Costa-Gavras s'impose la sourdine dans cet Eden qui a tout l'air d'être une course à la déception. Finalement, on est mal à l'aise d'apprécier le côté comédie et de délaisser le fond du problème.

Le paradis perdu se trouverait-il à l'ouest ? Plus à l'ouest que quoi d'ailleurs ? On ne le saura pas dans ce film de Costa-Gavras qui tend à rendre universel le propos. 

Ainsi, Elias, originaire d'une contrée inconnue, se mouille lorsque les gardes-côtes s'approchent du bateau des passeurs sur lequel il dispose de quelques centimètres carrés pour s'asseoir. Le lido, paradis sur terre ?
Le lido, paradis sur terre ?
Un voyage déroutant commence alors. De plage nudiste en camp de vacances fermé, en passant par le gros poids-lourd de deux routiers, un marché et une usine de retraitement de matériels informatiques, Elias rencontre des individus allant des carrément infréquentables, prêts à l'arnaquer, jusqu'aux gentils... pas altruistes. Les premiers se contentent -paradoxalement presque honnêtement- de lui soutirer quelques billets tandis que les autres lui rendent service sous couvert d'amour ou de souvenirs enfouis - en se mentant à eux-mêmes-. La touriste allemande cherche un amour de vacances... mais quand il s'agit de l'aider sur la durée, elle répond absent, tout en distribuant du cash. Le policier, la femme aux poules, le collègue ouvrier ou la donneuse de veste se fondent dans ce moule. On aide Elias, certainement en grande partie pour sa bonne bouille, mais sans jamais aller jusqu'au bout. Le cacher, peut-être, mais si la police se pointe on y réfléchit. Lui donner du travail, certainement, mais on l'exploite. L'inviter à rester, s'il est prêt à assumer un rôle familial, etc. La vie d'immigré clandestin n'est pas de tout repos.

Ce n'est pas en soi une nouveauté.Le réalisateur reste sur de simples constatations, sans pour autant proposer de solutions. Peut-être est-ce une façon de faire confiance à l'intelligence du spectateur qui se voit trop souvent proposer des films où tout est pré-mâché. Ici, on reste sur notre faim. Faites du Stop qu'il disait !
Faites du Stop qu'il disait !
C'est là le principal défaut d'Eden à l'ouest : ne pas complètement assumer son propos et se contenter de montrer. C'est aussi sa principale qualité : éviter la catharsis qui endort et empêche l'action.

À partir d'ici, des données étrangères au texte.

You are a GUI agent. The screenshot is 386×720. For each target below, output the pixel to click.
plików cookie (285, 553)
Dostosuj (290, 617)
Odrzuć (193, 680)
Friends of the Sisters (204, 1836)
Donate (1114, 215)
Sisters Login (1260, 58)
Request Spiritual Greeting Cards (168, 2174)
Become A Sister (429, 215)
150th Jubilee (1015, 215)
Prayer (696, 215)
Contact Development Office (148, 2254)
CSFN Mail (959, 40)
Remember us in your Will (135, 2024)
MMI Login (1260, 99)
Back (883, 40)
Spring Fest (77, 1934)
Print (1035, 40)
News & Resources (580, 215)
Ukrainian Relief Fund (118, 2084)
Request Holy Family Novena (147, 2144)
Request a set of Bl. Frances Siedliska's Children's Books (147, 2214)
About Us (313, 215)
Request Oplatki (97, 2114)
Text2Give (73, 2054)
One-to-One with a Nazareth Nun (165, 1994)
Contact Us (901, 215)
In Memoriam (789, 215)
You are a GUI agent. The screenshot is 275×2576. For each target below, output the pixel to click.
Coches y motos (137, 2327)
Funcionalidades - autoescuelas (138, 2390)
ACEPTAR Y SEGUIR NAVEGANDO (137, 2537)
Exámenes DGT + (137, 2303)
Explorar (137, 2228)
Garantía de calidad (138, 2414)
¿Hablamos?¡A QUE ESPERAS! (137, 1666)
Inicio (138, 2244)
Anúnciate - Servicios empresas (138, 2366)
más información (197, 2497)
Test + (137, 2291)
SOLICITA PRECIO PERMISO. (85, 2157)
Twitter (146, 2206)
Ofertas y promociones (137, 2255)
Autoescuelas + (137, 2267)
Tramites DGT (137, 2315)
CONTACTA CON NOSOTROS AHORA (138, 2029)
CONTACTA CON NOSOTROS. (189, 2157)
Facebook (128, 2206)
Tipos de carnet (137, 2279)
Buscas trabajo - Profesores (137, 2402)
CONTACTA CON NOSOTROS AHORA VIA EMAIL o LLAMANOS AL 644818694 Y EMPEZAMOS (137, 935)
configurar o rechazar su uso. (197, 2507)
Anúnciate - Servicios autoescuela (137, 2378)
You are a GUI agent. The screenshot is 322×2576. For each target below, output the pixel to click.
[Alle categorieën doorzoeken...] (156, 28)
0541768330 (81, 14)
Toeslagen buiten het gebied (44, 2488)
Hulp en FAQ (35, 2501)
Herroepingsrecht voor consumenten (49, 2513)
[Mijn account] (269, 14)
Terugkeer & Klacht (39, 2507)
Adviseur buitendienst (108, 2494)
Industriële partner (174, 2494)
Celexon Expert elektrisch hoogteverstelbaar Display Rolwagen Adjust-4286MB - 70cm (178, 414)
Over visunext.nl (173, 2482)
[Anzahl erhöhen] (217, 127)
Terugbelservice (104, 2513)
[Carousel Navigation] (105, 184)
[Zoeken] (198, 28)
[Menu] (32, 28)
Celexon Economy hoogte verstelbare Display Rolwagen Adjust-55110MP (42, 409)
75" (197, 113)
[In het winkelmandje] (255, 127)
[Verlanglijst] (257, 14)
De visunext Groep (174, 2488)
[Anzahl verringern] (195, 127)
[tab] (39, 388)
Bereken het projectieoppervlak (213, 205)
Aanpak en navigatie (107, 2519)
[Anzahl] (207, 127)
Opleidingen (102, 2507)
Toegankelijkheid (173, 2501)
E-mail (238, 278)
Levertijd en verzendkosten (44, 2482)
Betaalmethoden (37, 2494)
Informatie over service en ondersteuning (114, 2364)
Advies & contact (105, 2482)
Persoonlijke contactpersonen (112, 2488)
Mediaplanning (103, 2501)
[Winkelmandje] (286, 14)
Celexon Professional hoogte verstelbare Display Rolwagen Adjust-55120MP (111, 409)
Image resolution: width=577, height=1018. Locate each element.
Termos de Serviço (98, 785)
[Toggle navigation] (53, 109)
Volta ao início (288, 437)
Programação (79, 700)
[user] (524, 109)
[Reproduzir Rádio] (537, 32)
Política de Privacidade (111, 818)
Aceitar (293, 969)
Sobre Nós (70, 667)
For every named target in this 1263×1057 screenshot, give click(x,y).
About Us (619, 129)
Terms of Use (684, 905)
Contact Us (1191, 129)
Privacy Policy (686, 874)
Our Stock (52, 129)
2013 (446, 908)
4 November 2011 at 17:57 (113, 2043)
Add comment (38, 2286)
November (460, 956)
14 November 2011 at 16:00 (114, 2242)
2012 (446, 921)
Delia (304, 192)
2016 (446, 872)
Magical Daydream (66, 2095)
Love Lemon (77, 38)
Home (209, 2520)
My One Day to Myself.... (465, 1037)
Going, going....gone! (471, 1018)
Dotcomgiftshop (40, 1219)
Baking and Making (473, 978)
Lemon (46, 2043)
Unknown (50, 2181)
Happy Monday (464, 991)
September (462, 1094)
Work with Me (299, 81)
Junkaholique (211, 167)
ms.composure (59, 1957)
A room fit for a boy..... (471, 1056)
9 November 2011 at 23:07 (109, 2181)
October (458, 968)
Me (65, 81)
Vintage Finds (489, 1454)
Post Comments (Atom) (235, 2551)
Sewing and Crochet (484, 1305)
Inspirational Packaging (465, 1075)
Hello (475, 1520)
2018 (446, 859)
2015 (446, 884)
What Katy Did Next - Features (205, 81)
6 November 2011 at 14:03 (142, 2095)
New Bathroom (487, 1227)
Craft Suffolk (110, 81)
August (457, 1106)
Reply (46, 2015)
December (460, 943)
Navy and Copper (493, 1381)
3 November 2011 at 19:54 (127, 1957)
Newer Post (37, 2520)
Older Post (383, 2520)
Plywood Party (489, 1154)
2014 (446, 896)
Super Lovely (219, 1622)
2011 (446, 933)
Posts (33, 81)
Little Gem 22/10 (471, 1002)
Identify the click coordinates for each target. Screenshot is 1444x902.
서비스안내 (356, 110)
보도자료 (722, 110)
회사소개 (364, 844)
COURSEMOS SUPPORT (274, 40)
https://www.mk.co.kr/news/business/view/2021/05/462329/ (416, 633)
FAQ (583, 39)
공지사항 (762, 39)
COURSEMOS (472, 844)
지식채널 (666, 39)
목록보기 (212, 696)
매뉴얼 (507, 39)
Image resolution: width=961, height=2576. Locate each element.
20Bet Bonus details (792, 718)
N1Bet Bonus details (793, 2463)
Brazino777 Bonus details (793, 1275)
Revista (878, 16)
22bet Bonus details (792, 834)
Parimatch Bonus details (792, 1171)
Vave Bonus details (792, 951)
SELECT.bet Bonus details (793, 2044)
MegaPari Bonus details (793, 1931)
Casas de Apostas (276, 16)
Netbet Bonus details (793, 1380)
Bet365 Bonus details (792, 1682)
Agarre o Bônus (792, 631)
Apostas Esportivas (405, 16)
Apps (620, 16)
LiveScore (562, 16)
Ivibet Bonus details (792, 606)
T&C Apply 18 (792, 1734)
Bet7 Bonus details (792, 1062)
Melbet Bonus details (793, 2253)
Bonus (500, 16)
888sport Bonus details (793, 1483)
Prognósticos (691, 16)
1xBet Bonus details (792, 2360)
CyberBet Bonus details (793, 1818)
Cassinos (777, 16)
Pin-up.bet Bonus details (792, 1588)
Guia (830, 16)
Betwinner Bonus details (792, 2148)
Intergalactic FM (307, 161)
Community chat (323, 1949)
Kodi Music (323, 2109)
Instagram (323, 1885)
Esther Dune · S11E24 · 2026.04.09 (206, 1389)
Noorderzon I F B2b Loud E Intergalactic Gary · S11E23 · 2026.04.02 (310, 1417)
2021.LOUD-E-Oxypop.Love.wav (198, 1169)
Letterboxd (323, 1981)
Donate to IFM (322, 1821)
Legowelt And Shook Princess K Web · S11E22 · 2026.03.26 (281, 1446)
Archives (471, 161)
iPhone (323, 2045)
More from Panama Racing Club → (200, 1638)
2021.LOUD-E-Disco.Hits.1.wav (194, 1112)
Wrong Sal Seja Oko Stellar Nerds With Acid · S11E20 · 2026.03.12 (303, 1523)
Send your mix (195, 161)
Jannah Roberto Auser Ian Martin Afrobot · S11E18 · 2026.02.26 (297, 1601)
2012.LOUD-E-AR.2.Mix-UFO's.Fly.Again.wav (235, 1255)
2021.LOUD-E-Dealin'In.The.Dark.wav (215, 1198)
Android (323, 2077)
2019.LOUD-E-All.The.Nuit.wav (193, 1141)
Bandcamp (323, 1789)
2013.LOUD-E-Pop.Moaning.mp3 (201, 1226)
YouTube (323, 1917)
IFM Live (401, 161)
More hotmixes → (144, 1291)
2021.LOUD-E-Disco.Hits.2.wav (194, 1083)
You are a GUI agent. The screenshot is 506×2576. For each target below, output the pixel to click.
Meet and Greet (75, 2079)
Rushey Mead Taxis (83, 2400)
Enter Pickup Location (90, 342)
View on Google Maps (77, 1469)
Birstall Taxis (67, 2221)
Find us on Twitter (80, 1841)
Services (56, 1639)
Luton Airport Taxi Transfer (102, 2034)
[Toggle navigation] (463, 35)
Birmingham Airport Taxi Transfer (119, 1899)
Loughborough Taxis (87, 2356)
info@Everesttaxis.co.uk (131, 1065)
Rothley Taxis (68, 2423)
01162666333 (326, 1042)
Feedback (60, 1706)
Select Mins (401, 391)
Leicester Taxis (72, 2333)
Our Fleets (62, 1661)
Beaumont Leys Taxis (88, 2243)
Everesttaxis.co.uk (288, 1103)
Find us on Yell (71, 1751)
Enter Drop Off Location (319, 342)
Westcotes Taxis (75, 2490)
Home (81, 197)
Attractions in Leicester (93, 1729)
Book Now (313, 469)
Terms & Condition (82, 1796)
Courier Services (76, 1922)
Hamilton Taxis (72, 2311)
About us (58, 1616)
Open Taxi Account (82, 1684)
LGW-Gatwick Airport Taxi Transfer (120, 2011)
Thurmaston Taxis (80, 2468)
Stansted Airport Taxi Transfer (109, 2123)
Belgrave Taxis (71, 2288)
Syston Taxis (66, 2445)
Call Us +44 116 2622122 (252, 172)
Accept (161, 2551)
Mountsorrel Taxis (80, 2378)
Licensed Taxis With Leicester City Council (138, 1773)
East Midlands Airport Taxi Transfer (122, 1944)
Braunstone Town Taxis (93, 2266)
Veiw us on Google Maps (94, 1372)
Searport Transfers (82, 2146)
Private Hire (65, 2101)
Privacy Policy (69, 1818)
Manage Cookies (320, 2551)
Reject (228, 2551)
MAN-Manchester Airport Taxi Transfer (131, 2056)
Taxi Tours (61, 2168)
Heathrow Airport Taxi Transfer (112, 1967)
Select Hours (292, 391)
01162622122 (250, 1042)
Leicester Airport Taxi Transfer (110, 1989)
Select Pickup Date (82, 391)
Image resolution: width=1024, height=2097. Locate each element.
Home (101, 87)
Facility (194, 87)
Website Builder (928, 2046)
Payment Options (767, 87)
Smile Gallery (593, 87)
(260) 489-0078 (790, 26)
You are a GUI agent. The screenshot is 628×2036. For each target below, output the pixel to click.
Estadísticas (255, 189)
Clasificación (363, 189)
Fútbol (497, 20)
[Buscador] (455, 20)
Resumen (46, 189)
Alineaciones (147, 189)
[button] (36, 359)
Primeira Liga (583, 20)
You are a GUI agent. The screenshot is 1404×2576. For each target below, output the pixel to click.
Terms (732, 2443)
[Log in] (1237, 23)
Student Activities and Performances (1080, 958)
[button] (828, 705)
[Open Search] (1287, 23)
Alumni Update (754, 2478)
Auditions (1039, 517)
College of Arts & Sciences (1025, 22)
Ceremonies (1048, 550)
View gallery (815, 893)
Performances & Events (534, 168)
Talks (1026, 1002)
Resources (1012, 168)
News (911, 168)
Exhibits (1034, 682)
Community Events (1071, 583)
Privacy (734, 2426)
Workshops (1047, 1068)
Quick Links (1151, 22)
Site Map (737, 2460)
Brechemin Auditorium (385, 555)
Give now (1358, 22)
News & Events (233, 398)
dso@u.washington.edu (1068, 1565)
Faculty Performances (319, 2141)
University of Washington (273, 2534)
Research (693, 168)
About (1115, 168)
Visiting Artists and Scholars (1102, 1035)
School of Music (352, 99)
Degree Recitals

Costa-Gavras serait-il en train de mettre sur pied une nouvelle façon d'amener à réfléchir aux injustices sociales ?
La comédie est trop présente, le jeu d'acteur trop apathique pour qu'on puisse y croire et quelques embardées du scénario sont purement hallucinantes : une scène mémorable démontre qu'Elias ne sait pas utiliser de couverts, alors qu'on le sait assez connaisseur pour utiliser du matériel d'usine. C'est un beau film, évoquant un sujet socialement noble, plaisant à regarder, mais duquel on ne tirera pas une moelle substantifique, et malheureusement pas non plus l'envie de se lancer dans une action sociale. Ce qu'on en retiendra, c'est qu'immigré clandestin ne rime pas avec peur.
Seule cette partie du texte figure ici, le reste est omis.